LCSW 3Q21 revenues reached EGP680 million, moving positively both annually and sequentially supported by a rise in prices and volumes. Revenues showed a YoY rise of 21.1% from the recorded EGP561 million in 3Q20, and a QoQ rise of 6.9% from the recorded EGP636 million in 2Q21.

While sanitary ware segment remains their star segment, however brassware segment showed remarkable performance during 3Q21. Brassware sales came in at EGP40 million, compared to EGP22 million in 3Q20 and EGP23 million in 2Q21, a YoY climb of 79.5% and QoQ of 72.5%.

That rise came supported mainly by volumes rather than prices, as volumes witnessed a YoY rise of 79.1% YoY and 105.7% rise QoQ. Gross profit for the segment reached EGP17 million, compared to EGP7 million in 3Q20 and EGP5 million recorded in 2Q21 (+129.2% YoY, +236.7% QoQ). GPM achieved 41.8%, versus 32.7% in 3Q20 and 21.4% in 2Q21.

Sanitary Ware segment showed a strong move forward, recording sales of EGP430 million in 3Q21, compared to EGP334 million in 3Q20, a YoY rise of 28.5%, and compared to EGP412 million in 2Q21, a QoQ rise of 4.3%. The movement came supported by both prices and volumes. ASP/piece recorded EGP330.9, a YoY rise of 9.4% and QoQ of 0.4%. While volumes recorded 1.3 mn pcs, upward by 17.5% YoY and 3.8% QoQ. Exports participation to volumes reached 76.3%, rising YoY by 5.3pps however, dropped by 4.3pps QoQ, backed by disruptions in supply chains and trading activities. The segment’s gross profit reached EGP65 million, versus EGP15 million in 3Q20 and EGP69 million in 2Q21. Leading to a GPM of 15.2%, above the 4.6% recorded in 3Q20, but below the 16.8% recorded the previous quarter.

Tiles segment moved within the same positive direction of its counterparts, recording EGP211 million, compared to EGP205 million in 3Q20 and EGP201 million in 2Q21 (+2.7% YoY, +4.7% QoQ).

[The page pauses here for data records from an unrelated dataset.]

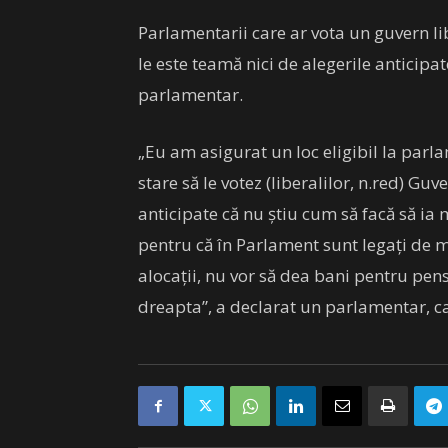
Parlamentarii care ar vota un guvern l
le este teamă nici de alegerile anticip
parlamentar.
„Eu am asigurat un loc eligibil la parl
stare să le votez (liberalilor, n.red) Gu
anticipate că nu știu cum să facă să ia 
pentru că în Parlament sunt legați de m
alocații, nu vor să dea bani pentru pe
dreapta”, a declarat un parlamentar, ca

Prices moved positively both annually and sequentially, rising by 6.1% YoY and 4.1% QoQ to average at EGP42.2/sqm. Volumes however, witnessed a drop of 3.2% YoY, but moved upward 0.5% QoQ. Exports contribution to volumes came beneath 3Q20 of 22.3% and 2Q21 of 31.4%, to reach 20.2% in 3Q21. The segment’s gross profit reached EGP46 million, rising YoY by 12% and 19.9% QoQ. GPM hit 21.7%, versus 19.9% in 3Q20 and EGP19.0% in 2Q21.

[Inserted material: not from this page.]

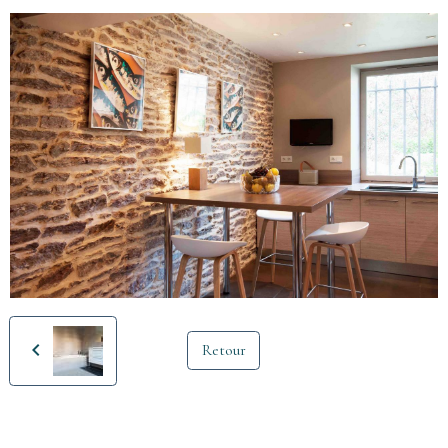
Retour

The global supply shortage and energy crisis, pushed additional demand for LCSW’s products, while pressuring costs as well, by rising raw materials prices, affected by supply chains disruptions rallying energy prices. The company was able to offset the cost inflation with price increases, as well as cost-cutting initiatives when it comes to raw materials and packaging changes. LCSW’s results came highly in line with our expectations of EGP653 million in revenues, and a net loss of EGP8 million. Margins and sales are expected to be negatively impacted during 4Q21 by the continuous disruptions in supply chains caused by the energy crisis, affecting sales volumes, as well as a rise in costs by the recent gas price rise.

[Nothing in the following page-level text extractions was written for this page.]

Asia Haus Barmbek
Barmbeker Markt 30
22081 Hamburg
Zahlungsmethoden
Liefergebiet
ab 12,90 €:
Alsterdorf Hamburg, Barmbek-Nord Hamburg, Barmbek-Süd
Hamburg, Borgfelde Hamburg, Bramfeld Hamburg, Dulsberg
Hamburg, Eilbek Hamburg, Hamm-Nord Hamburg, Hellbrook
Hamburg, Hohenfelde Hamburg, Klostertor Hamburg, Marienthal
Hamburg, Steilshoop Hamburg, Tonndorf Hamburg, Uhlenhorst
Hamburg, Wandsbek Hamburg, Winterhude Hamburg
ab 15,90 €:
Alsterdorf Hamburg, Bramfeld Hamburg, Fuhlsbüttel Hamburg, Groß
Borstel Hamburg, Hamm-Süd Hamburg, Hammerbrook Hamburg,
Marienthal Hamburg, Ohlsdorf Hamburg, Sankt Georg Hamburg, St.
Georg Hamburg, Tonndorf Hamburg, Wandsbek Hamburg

The latest uprise in gas prices led us to drop our fair value for LCSW from the previous EGP5.8/share to the current FV of EGP2.4/share, and drop our recommendation to Underweight. That revision came supported by the rise in energy costs LCSW will be facing, affecting their profitability and their ability to compete globally.

LCSW is currently trading at 2022 P/E of 20.6x and EV/EBITDA of 5.3x.